WORK REQUIRED: In your copy of the data, keep every word exact and include no pictures.

---- RECORDS SHOWN

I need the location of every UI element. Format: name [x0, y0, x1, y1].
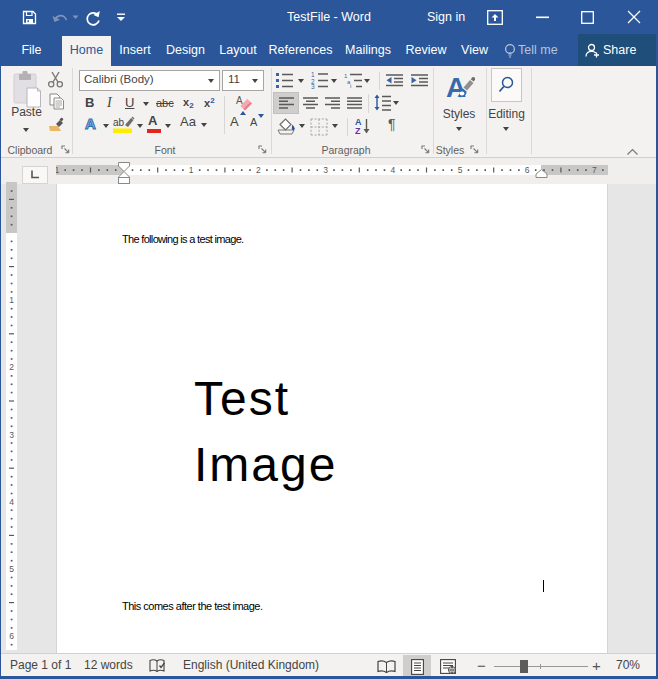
svg-text:6: 6: [525, 165, 530, 175]
svg-text:7: 7: [592, 165, 597, 175]
svg-text:6: 6: [9, 631, 14, 641]
svg-text:i: i: [350, 83, 351, 88]
svg-text:ab: ab: [113, 117, 125, 128]
svg-text:1: 1: [189, 165, 194, 175]
svg-text:1: 1: [9, 295, 14, 305]
svg-text:3: 3: [311, 83, 315, 89]
svg-text:4: 4: [390, 165, 395, 175]
svg-text:2: 2: [256, 165, 261, 175]
svg-text:A: A: [446, 72, 466, 103]
svg-text:3: 3: [323, 165, 328, 175]
svg-text:1: 1: [56, 165, 59, 175]
svg-text:5: 5: [458, 165, 463, 175]
svg-text:5: 5: [9, 564, 14, 574]
svg-text:2: 2: [9, 362, 14, 372]
svg-text:Z: Z: [355, 126, 361, 135]
svg-text:3: 3: [9, 430, 14, 440]
svg-text:4: 4: [9, 497, 14, 507]
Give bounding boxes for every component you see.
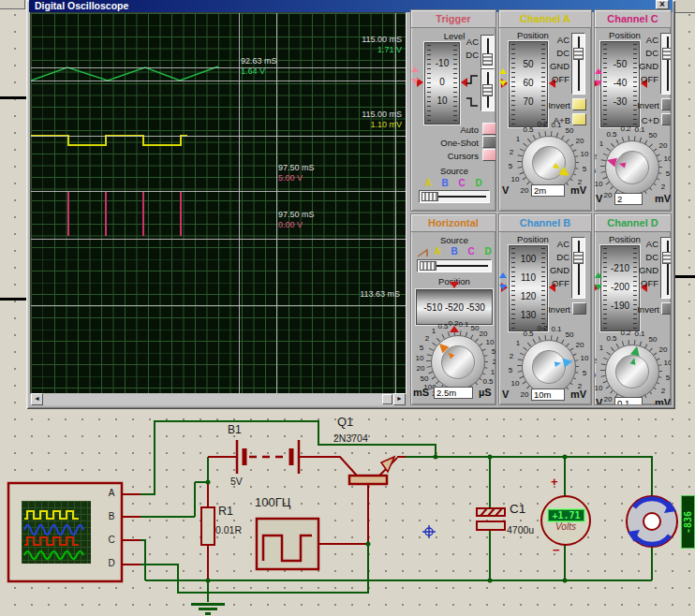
a-b-button-channel-a[interactable] <box>572 113 586 125</box>
gain-value-channel-b[interactable]: 10m <box>531 389 565 401</box>
coupling-label-gnd: GND <box>541 61 569 71</box>
trigger-coupling-switch[interactable] <box>481 35 495 68</box>
unit-left-label: mS <box>413 387 429 398</box>
knob-scale-value: 2 <box>594 357 604 365</box>
voltmeter-lcd: +1.71 <box>548 509 584 521</box>
auto-button[interactable] <box>482 123 496 135</box>
switch-thumb[interactable] <box>573 252 584 264</box>
invert-button-channel-c[interactable] <box>661 98 672 110</box>
gain-knob-channel-b-pointer-icon <box>563 357 574 368</box>
channel-marker-channel-b-down-icon <box>499 285 507 290</box>
switch-track <box>667 241 669 295</box>
c-d-button-channel-c[interactable] <box>661 113 672 125</box>
source-label: Source <box>428 235 481 245</box>
scroll-thumb[interactable] <box>382 394 392 404</box>
one-shot-button[interactable] <box>482 136 496 148</box>
schematic-label: 100ГЦ <box>255 495 290 509</box>
cursor-vertical[interactable] <box>276 13 277 393</box>
unit-right-label: µS <box>479 387 492 398</box>
coupling-label-off: OFF <box>630 74 658 84</box>
gain-knob-channel-b-dome[interactable] <box>532 350 566 384</box>
schematic-label: 0.01R <box>215 524 242 535</box>
knob-scale-value: 2 <box>654 183 672 191</box>
knob-scale-value: 10 <box>658 154 672 163</box>
invert-button-channel-d[interactable] <box>661 302 672 315</box>
cursor-vertical[interactable] <box>395 13 396 393</box>
timebase-value[interactable]: 2.5m <box>434 387 473 399</box>
trigger-edge-switch[interactable] <box>481 68 495 111</box>
cursor-horizontal[interactable] <box>31 191 406 192</box>
timebase-knob-dome[interactable] <box>441 345 475 379</box>
switch-track <box>578 37 580 91</box>
gain-knob-channel-c-dome[interactable] <box>615 151 649 184</box>
coupling-switch-channel-d[interactable] <box>660 237 672 299</box>
source-channel-d: D <box>473 178 484 188</box>
gain-value-channel-d[interactable]: 0.1 <box>614 397 643 405</box>
schematic-label: B1 <box>228 423 242 436</box>
knob-scale-value: 5 <box>658 374 672 382</box>
switch-thumb[interactable] <box>482 84 493 96</box>
coupling-label-dc: DC <box>630 48 658 58</box>
switch-thumb[interactable] <box>662 48 672 60</box>
background-wire <box>0 96 26 99</box>
trigger-button-label: One-Shot <box>432 138 479 148</box>
close-icon[interactable]: × <box>656 0 669 9</box>
gain-value-channel-a[interactable]: 2m <box>531 184 565 197</box>
cursor-vertical[interactable] <box>239 13 240 393</box>
button-label-channel-d: Invert <box>628 304 659 315</box>
scroll-left-icon[interactable]: ◄ <box>31 393 43 405</box>
schematic-label: R1 <box>218 505 233 518</box>
horizontal-source-slider[interactable] <box>417 259 492 272</box>
channel-marker-channel-d-down-icon <box>595 285 602 290</box>
measurement-value: 1.71 V <box>377 45 402 55</box>
schematic-label: Q1 <box>337 415 353 429</box>
button-label-channel-b: Invert <box>539 304 570 315</box>
hsource-channel-a: A <box>432 246 443 257</box>
coupling-label-dc: DC <box>541 252 569 262</box>
trigger-coupling-dc: DC <box>452 50 479 60</box>
knob-scale-value: 20 <box>570 137 589 145</box>
switch-thumb[interactable] <box>573 48 584 60</box>
mini-trace-a <box>24 511 79 519</box>
switch-track <box>667 37 669 91</box>
invert-button-channel-b[interactable] <box>572 302 586 315</box>
measurement-value: 5.00 V <box>278 173 303 183</box>
coupling-switch-channel-a[interactable] <box>571 33 585 95</box>
wire <box>406 457 652 496</box>
coupling-label-ac: AC <box>630 35 658 45</box>
knob-scale-value: 0.5 <box>479 377 496 386</box>
slider-thumb[interactable] <box>421 192 438 201</box>
cursor-horizontal[interactable] <box>31 239 406 240</box>
measurement-value: 1.10 mV <box>370 120 402 130</box>
invert-button-channel-a[interactable] <box>572 98 586 110</box>
knob-scale-value: 1 <box>509 339 527 347</box>
measurement-time: 115.00 mS <box>362 110 402 120</box>
cursor-horizontal[interactable] <box>31 305 406 306</box>
slider-thumb[interactable] <box>420 261 436 271</box>
cursors-button[interactable] <box>482 149 496 161</box>
unit-left-label: V <box>596 193 602 204</box>
switch-thumb[interactable] <box>662 252 672 264</box>
coupling-switch-channel-c[interactable] <box>660 33 672 95</box>
switch-thumb[interactable] <box>482 53 493 66</box>
unit-left-label: V <box>502 389 509 400</box>
cursor-horizontal[interactable] <box>31 81 406 81</box>
scope-pin-label-a: A <box>105 488 118 498</box>
oscilloscope-block-screen <box>22 501 91 564</box>
knob-scale-value: 10 <box>575 354 592 362</box>
panel-channel-c: Channel CPosition-50-40-30ACDCGNDOFFInve… <box>594 9 672 212</box>
trigger-button-label: Cursors <box>432 151 479 161</box>
scroll-right-icon[interactable]: ► <box>393 393 406 405</box>
trace-channel-c <box>68 192 181 236</box>
knob-scale-value: 5 <box>501 162 520 170</box>
trigger-source-slider[interactable] <box>419 190 490 203</box>
gain-value-channel-c[interactable]: 2 <box>614 193 643 205</box>
knob-scale-value: 50 <box>643 335 662 344</box>
source-label: Source <box>428 166 481 176</box>
coupling-switch-channel-b[interactable] <box>571 237 585 299</box>
panel-horizontal: HorizontalSourceABCDPosition-510 -520 -5… <box>410 213 496 405</box>
cursor-horizontal[interactable] <box>31 136 406 137</box>
cursor-horizontal[interactable] <box>31 67 406 68</box>
display-scrollbar[interactable]: ◄ ► <box>31 393 406 405</box>
knob-scale-value: 10 <box>575 150 592 158</box>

--------

OUTPUT FOR THIS EXERCISE:
I need the location of every UI element. Format: name [x0, y0, x1, y1].
svg-text:6: 6: [525, 165, 530, 175]
svg-text:7: 7: [592, 165, 597, 175]
svg-text:6: 6: [9, 631, 14, 641]
svg-text:i: i: [350, 83, 351, 88]
svg-text:ab: ab: [113, 117, 125, 128]
svg-text:1: 1: [189, 165, 194, 175]
svg-text:1: 1: [9, 295, 14, 305]
svg-text:3: 3: [311, 83, 315, 89]
svg-text:4: 4: [390, 165, 395, 175]
svg-text:2: 2: [256, 165, 261, 175]
svg-text:A: A: [446, 72, 466, 103]
svg-text:3: 3: [323, 165, 328, 175]
svg-text:1: 1: [56, 165, 59, 175]
svg-text:5: 5: [458, 165, 463, 175]
svg-text:5: 5: [9, 564, 14, 574]
svg-text:2: 2: [9, 362, 14, 372]
svg-text:Z: Z: [355, 126, 361, 135]
svg-text:3: 3: [9, 430, 14, 440]
svg-text:4: 4: [9, 497, 14, 507]
Give bounding boxes for every component you see.
a-b-button-channel-a[interactable] <box>572 113 586 125</box>
gain-value-channel-b[interactable]: 10m <box>531 389 565 401</box>
coupling-label-gnd: GND <box>541 61 569 71</box>
trigger-coupling-switch[interactable] <box>481 35 495 68</box>
unit-left-label: mS <box>413 387 429 398</box>
knob-scale-value: 2 <box>594 357 604 365</box>
voltmeter-lcd: +1.71 <box>548 509 584 521</box>
auto-button[interactable] <box>482 123 496 135</box>
switch-thumb[interactable] <box>573 252 584 264</box>
invert-button-channel-c[interactable] <box>661 98 672 110</box>
gain-knob-channel-b-pointer-icon <box>563 357 574 368</box>
channel-marker-channel-b-down-icon <box>499 285 507 290</box>
switch-track <box>667 241 669 295</box>
c-d-button-channel-c[interactable] <box>661 113 672 125</box>
source-label: Source <box>428 235 481 245</box>
scroll-thumb[interactable] <box>382 394 392 404</box>
one-shot-button[interactable] <box>482 136 496 148</box>
schematic-label: 100ГЦ <box>255 495 290 509</box>
cursor-vertical[interactable] <box>276 13 277 393</box>
unit-right-label: µS <box>479 387 492 398</box>
coupling-label-off: OFF <box>630 74 658 84</box>
gain-knob-channel-b-dome[interactable] <box>532 350 566 384</box>
schematic-label: 0.01R <box>215 524 242 535</box>
knob-scale-value: 2 <box>654 183 672 191</box>
knob-scale-value: 10 <box>658 154 672 163</box>
invert-button-channel-d[interactable] <box>661 302 672 315</box>
cursor-vertical[interactable] <box>395 13 396 393</box>
timebase-value[interactable]: 2.5m <box>434 387 473 399</box>
trigger-edge-switch[interactable] <box>481 68 495 111</box>
cursor-horizontal[interactable] <box>31 191 406 192</box>
timebase-knob-dome[interactable] <box>441 345 475 379</box>
switch-track <box>578 37 580 91</box>
gain-knob-channel-c-dome[interactable] <box>615 151 649 184</box>
coupling-switch-channel-d[interactable] <box>660 237 672 299</box>
source-channel-d: D <box>473 178 484 188</box>
gain-value-channel-d[interactable]: 0.1 <box>614 397 643 405</box>
schematic-label: B1 <box>228 423 242 436</box>
knob-scale-value: 5 <box>658 374 672 382</box>
switch-thumb[interactable] <box>482 84 493 96</box>
coupling-label-dc: DC <box>630 48 658 58</box>
switch-thumb[interactable] <box>662 48 672 60</box>
background-wire <box>0 96 26 99</box>
trigger-button-label: One-Shot <box>432 138 479 148</box>
close-icon[interactable]: × <box>656 0 669 9</box>
gain-value-channel-a[interactable]: 2m <box>531 184 565 197</box>
cursor-vertical[interactable] <box>239 13 240 393</box>
button-label-channel-d: Invert <box>628 304 659 315</box>
scroll-left-icon[interactable]: ◄ <box>31 393 43 405</box>
schematic-label: R1 <box>218 505 233 518</box>
horizontal-source-slider[interactable] <box>417 259 492 272</box>
channel-marker-channel-d-down-icon <box>595 285 602 290</box>
measurement-value: 1.71 V <box>377 45 402 55</box>
schematic-label: Q1 <box>337 415 353 429</box>
button-label-channel-b: Invert <box>539 304 570 315</box>
hsource-channel-a: A <box>432 246 443 257</box>
coupling-label-dc: DC <box>541 252 569 262</box>
trigger-coupling-dc: DC <box>452 50 479 60</box>
knob-scale-value: 20 <box>570 137 589 145</box>
switch-thumb[interactable] <box>573 48 584 60</box>
mini-trace-a <box>24 511 79 519</box>
switch-track <box>667 37 669 91</box>
invert-button-channel-b[interactable] <box>572 302 586 315</box>
measurement-value: 5.00 V <box>278 173 303 183</box>
coupling-switch-channel-a[interactable] <box>571 33 585 95</box>
wire <box>406 457 652 496</box>
coupling-label-ac: AC <box>630 35 658 45</box>
knob-scale-value: 0.5 <box>479 377 496 386</box>
slider-thumb[interactable] <box>421 192 438 201</box>
cursor-horizontal[interactable] <box>31 239 406 240</box>
measurement-value: 1.10 mV <box>370 120 402 130</box>
invert-button-channel-a[interactable] <box>572 98 586 110</box>
knob-scale-value: 1 <box>509 339 527 347</box>
measurement-time: 115.00 mS <box>362 110 402 120</box>
cursor-horizontal[interactable] <box>31 305 406 306</box>
slider-thumb[interactable] <box>420 261 436 271</box>
cursors-button[interactable] <box>482 149 496 161</box>
unit-left-label: V <box>596 193 602 204</box>
switch-thumb[interactable] <box>662 252 672 264</box>
coupling-switch-channel-c[interactable] <box>660 33 672 95</box>
switch-thumb[interactable] <box>482 53 493 66</box>
unit-left-label: V <box>502 389 509 400</box>
cursor-horizontal[interactable] <box>31 81 406 81</box>
scope-pin-label-a: A <box>105 488 118 498</box>
oscilloscope-block-screen <box>22 501 91 564</box>
knob-scale-value: 10 <box>575 354 592 362</box>
panel-channel-c: Channel CPosition-50-40-30ACDCGNDOFFInve… <box>594 9 672 212</box>
trigger-button-label: Cursors <box>432 151 479 161</box>
scroll-right-icon[interactable]: ► <box>393 393 406 405</box>
trace-channel-c <box>68 192 181 236</box>
knob-scale-value: 5 <box>501 162 520 170</box>
trigger-source-slider[interactable] <box>419 190 490 203</box>
gain-value-channel-c[interactable]: 2 <box>614 193 643 205</box>
knob-scale-value: 50 <box>643 335 662 344</box>
source-label: Source <box>428 166 481 176</box>
coupling-switch-channel-b[interactable] <box>571 237 585 299</box>
panel-horizontal: HorizontalSourceABCDPosition-510 -520 -5… <box>410 213 496 405</box>
cursor-horizontal[interactable] <box>31 136 406 137</box>
cursor-horizontal[interactable] <box>31 67 406 68</box>
display-scrollbar[interactable]: ◄ ► <box>31 393 406 405</box>
knob-scale-value: 10 <box>575 150 592 158</box>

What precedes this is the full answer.